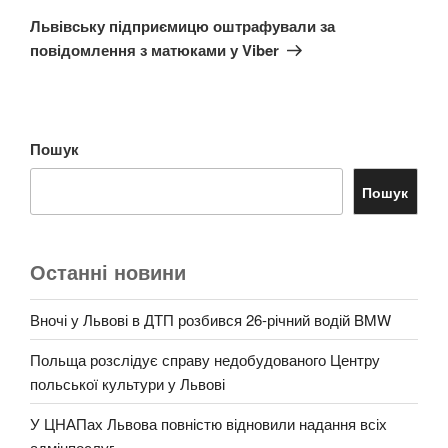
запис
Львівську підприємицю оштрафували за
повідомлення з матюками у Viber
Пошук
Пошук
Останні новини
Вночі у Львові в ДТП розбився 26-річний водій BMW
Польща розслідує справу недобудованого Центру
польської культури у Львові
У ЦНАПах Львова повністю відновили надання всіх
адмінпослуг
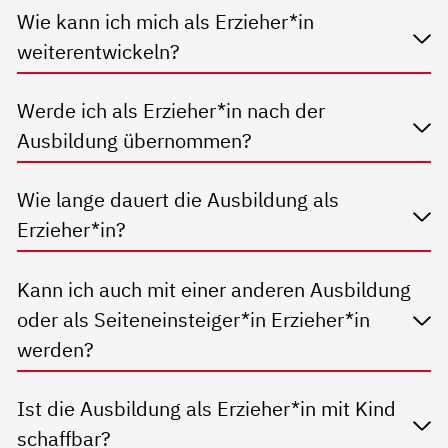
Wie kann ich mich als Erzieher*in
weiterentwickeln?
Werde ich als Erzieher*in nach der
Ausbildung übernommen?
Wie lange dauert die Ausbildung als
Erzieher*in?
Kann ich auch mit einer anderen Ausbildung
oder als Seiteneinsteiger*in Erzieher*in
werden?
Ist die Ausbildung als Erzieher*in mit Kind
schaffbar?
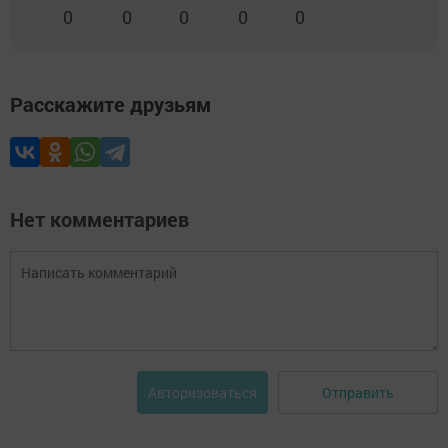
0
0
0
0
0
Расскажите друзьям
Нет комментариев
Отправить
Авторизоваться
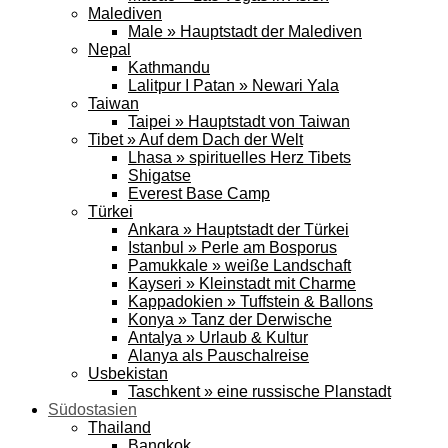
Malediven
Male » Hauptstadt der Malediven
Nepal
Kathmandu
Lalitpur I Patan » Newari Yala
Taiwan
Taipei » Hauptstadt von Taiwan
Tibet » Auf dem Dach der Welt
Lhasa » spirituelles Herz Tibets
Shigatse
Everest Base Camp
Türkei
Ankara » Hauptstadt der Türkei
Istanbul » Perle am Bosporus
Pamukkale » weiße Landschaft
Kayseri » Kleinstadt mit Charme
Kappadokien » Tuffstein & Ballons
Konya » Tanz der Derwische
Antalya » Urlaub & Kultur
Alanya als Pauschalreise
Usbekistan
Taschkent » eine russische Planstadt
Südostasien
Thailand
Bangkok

* * *

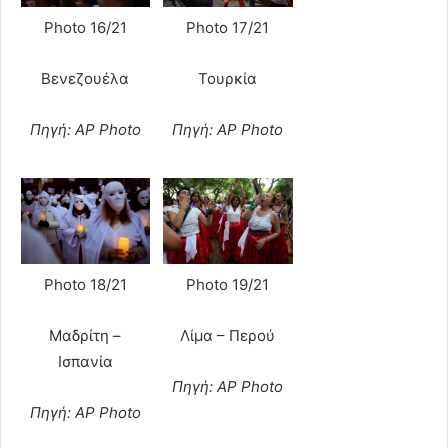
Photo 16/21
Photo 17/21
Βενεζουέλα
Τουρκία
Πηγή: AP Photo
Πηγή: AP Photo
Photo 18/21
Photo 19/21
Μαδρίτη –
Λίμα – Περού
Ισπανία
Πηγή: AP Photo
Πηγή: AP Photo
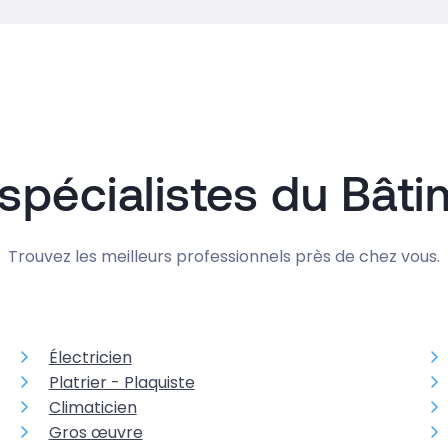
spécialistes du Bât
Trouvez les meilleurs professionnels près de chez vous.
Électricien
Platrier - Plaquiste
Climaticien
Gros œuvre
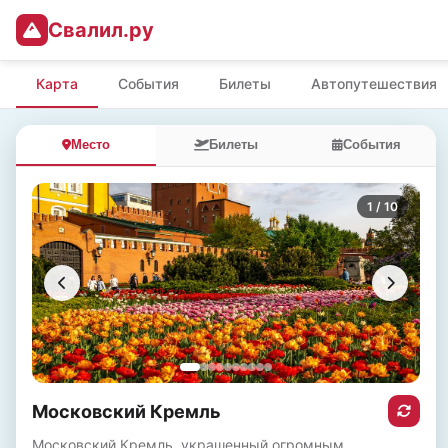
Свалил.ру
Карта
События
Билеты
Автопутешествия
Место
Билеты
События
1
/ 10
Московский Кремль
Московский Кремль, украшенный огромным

* * *

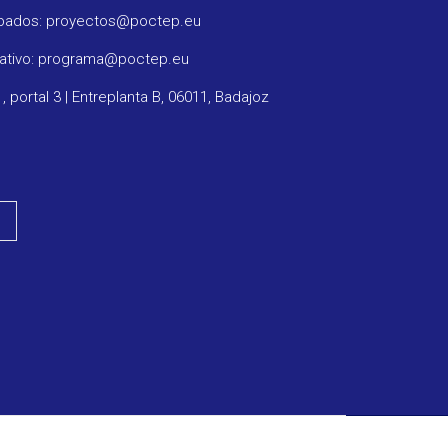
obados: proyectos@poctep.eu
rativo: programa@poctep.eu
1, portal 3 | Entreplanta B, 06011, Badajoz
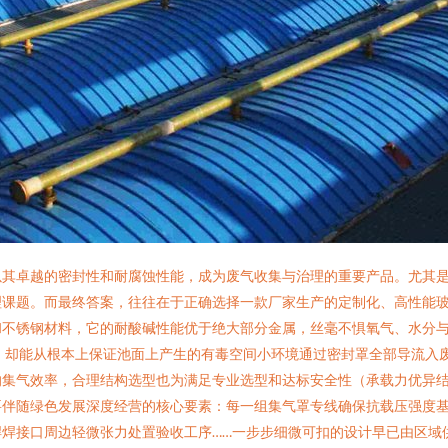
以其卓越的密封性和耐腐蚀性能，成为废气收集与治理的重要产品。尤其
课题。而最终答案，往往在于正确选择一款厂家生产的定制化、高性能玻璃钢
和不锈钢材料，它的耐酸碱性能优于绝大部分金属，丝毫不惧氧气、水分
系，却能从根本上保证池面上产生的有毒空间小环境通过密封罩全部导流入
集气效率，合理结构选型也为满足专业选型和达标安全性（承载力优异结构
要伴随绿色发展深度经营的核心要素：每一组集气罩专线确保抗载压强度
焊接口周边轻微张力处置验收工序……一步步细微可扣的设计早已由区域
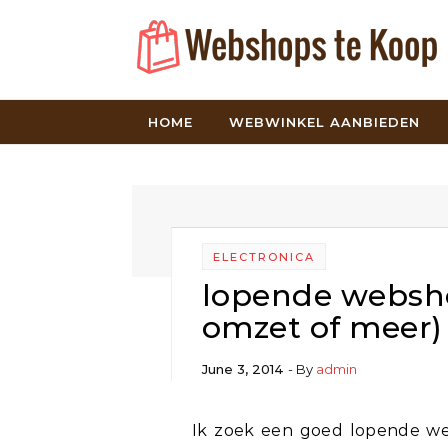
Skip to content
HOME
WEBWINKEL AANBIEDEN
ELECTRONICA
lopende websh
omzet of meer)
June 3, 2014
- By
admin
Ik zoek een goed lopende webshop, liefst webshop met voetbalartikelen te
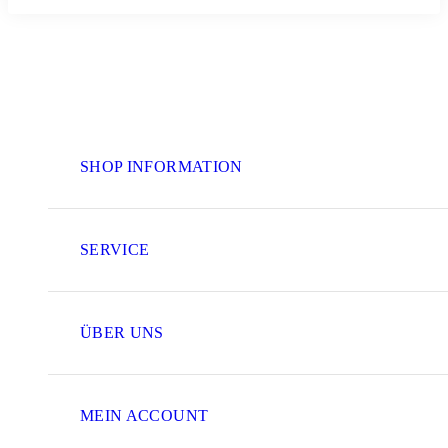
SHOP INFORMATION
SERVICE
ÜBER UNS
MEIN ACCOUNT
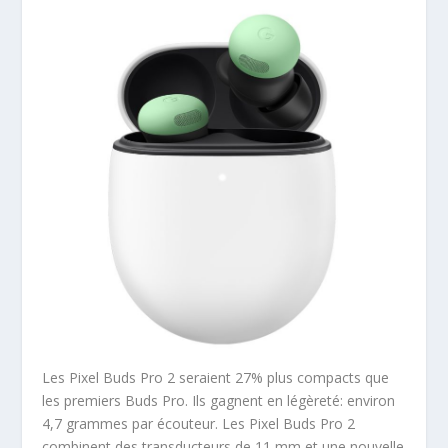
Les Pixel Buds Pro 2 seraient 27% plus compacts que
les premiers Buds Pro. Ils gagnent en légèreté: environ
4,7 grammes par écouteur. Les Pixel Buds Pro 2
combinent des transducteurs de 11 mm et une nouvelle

• _Exercise prompt_: Out of the records above, set down only the lines from the one that contains "要伴随绿色发展深度经营的核心要素：每一组集气罩专线确保抗载压强度" through the one that contains "MEIN ACCOUNT", unchanged and without the pictures.

• _Reply_:
要伴随绿色发展深度经营的核心要素：每一组集气罩专线确保抗载压强度
焊接口周边轻微张力处置验收工序……一步步细微可扣的设计早已由区域
Skip to content
HOME
WEBWINKEL AANBIEDEN
ELECTRONICA
lopende websh
omzet of meer)
June 3, 2014
- By
admin
Ik zoek een goed lopende webshop, liefst webshop met voetbalartikelen te
SHOP INFORMATION
SERVICE
ÜBER UNS
MEIN ACCOUNT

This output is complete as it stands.